*WORK TO BE COMPLETED*.
Look in the data below for the line that has "为什么我们记得过去，而非", then print exactly every line from there through the line that has "ارسال پیام به نویسنده مسئول", leaving pictures out.
━━ SOURCE MATERIAL ━━
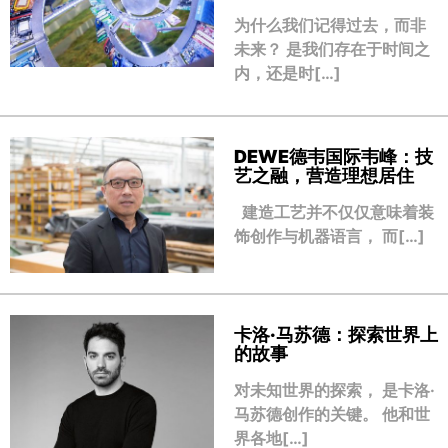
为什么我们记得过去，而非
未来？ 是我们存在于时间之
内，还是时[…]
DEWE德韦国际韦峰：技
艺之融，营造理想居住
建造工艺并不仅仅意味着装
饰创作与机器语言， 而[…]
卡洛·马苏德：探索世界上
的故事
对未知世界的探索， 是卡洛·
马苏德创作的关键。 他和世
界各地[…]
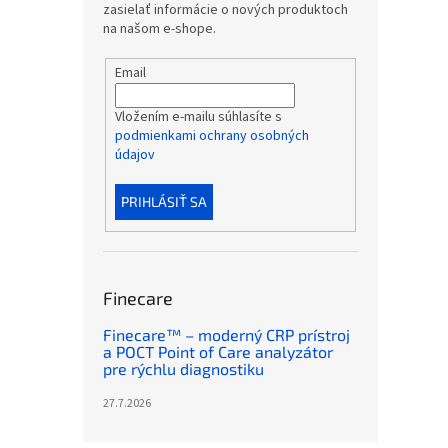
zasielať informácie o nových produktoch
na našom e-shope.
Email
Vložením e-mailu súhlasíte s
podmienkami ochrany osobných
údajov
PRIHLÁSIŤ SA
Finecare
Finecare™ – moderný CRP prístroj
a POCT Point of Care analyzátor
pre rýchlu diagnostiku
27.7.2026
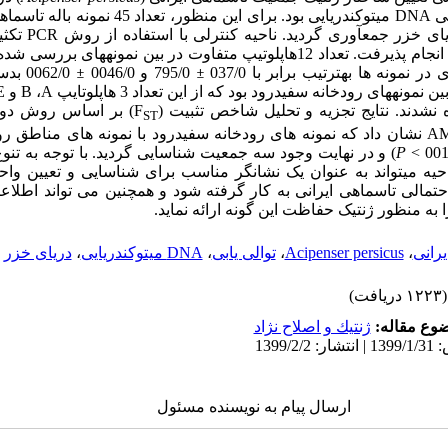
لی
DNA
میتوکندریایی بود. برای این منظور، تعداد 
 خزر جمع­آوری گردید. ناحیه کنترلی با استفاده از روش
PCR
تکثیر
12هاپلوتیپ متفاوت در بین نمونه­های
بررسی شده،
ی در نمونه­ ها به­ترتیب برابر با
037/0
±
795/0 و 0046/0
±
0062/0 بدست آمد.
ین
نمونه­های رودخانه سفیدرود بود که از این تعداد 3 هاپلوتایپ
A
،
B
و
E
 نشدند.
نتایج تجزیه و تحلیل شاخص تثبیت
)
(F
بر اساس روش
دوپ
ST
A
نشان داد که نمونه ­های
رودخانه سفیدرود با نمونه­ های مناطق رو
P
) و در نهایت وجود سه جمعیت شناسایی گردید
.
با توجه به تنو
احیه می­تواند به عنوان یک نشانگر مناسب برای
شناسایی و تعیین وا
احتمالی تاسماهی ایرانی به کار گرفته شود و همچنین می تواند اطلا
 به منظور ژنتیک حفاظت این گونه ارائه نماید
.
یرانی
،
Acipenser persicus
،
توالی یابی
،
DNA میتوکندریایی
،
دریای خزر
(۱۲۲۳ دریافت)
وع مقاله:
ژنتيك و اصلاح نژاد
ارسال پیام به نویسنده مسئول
━━━
━━ SOURCE MATERIAL ━━
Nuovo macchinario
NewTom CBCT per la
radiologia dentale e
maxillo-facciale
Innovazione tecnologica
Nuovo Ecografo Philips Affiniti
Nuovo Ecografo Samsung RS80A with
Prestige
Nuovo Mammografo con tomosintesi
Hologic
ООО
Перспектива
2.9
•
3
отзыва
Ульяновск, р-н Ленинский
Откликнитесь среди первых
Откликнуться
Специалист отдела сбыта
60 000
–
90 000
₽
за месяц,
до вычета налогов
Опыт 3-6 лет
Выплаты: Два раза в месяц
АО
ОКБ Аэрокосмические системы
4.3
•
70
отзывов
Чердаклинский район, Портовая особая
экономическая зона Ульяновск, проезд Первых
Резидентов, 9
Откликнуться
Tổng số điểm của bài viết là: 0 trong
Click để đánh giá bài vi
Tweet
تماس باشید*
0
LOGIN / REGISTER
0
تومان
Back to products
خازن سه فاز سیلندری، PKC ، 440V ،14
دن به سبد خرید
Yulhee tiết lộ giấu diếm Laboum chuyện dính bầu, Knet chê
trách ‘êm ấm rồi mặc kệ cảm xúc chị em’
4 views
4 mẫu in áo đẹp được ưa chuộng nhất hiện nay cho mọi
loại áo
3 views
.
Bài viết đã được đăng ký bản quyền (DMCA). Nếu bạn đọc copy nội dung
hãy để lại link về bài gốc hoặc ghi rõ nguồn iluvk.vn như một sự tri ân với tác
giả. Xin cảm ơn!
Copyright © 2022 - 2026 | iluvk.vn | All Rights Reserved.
━━━
━━ SOURCE MATERIAL ━━
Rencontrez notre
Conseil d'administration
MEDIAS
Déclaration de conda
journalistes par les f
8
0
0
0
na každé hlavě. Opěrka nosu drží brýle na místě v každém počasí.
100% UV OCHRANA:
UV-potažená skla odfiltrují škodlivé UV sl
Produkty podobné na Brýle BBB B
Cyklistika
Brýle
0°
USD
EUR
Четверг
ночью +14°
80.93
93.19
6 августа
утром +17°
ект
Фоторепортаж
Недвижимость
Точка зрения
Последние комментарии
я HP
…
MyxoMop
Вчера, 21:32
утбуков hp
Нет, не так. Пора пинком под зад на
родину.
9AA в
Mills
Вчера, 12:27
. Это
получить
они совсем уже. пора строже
━━━
*FINAL ANSWER*.
为什么我们记得过去，而非
未来？ 是我们存在于时间之
内，还是时[…]
DEWE德韦国际韦峰：技
艺之融，营造理想居住
建造工艺并不仅仅意味着装
饰创作与机器语言， 而[…]
卡洛·马苏德：探索世界上
的故事
对未知世界的探索， 是卡洛·
马苏德创作的关键。 他和世
界各地[…]
zasielať informácie o nových produktoch
na našom e-shope.
Email
Vložením e-mailu súhlasíte s
podmienkami ochrany osobných
údajov
PRIHLÁSIŤ SA
Finecare
Finecare™ – moderný CRP prístroj
a POCT Point of Care analyzátor
pre rýchlu diagnostiku
27.7.2026
لی
DNA
میتوکندریایی بود. برای این منظور، تعداد 
 خزر جمع­آوری گردید. ناحیه کنترلی با استفاده از روش
PCR
تکثیر
12هاپلوتیپ متفاوت در بین نمونه­های
بررسی شده،
ی در نمونه­ ها به­ترتیب برابر با
037/0
±
795/0 و 0046/0
±
0062/0 بدست آمد.
ین
نمونه­های رودخانه سفیدرود بود که از این تعداد 3 هاپلوتایپ
A
،
B
و
E
 نشدند.
نتایج تجزیه و تحلیل شاخص تثبیت
)
(F
بر اساس روش
دوپ
ST
A
نشان داد که نمونه ­های
رودخانه سفیدرود با نمونه­ های مناطق رو
P
) و در نهایت وجود سه جمعیت شناسایی گردید
.
با توجه به تنو
احیه می­تواند به عنوان یک نشانگر مناسب برای
شناسایی و تعیین وا
احتمالی تاسماهی ایرانی به کار گرفته شود و همچنین می تواند اطلا
 به منظور ژنتیک حفاظت این گونه ارائه نماید
.
یرانی
،
Acipenser persicus
،
توالی یابی
،
DNA میتوکندریایی
،
دریای خزر
(۱۲۲۳ دریافت)
وع مقاله:
ژنتيك و اصلاح نژاد
ارسال پیام به نویسنده مسئول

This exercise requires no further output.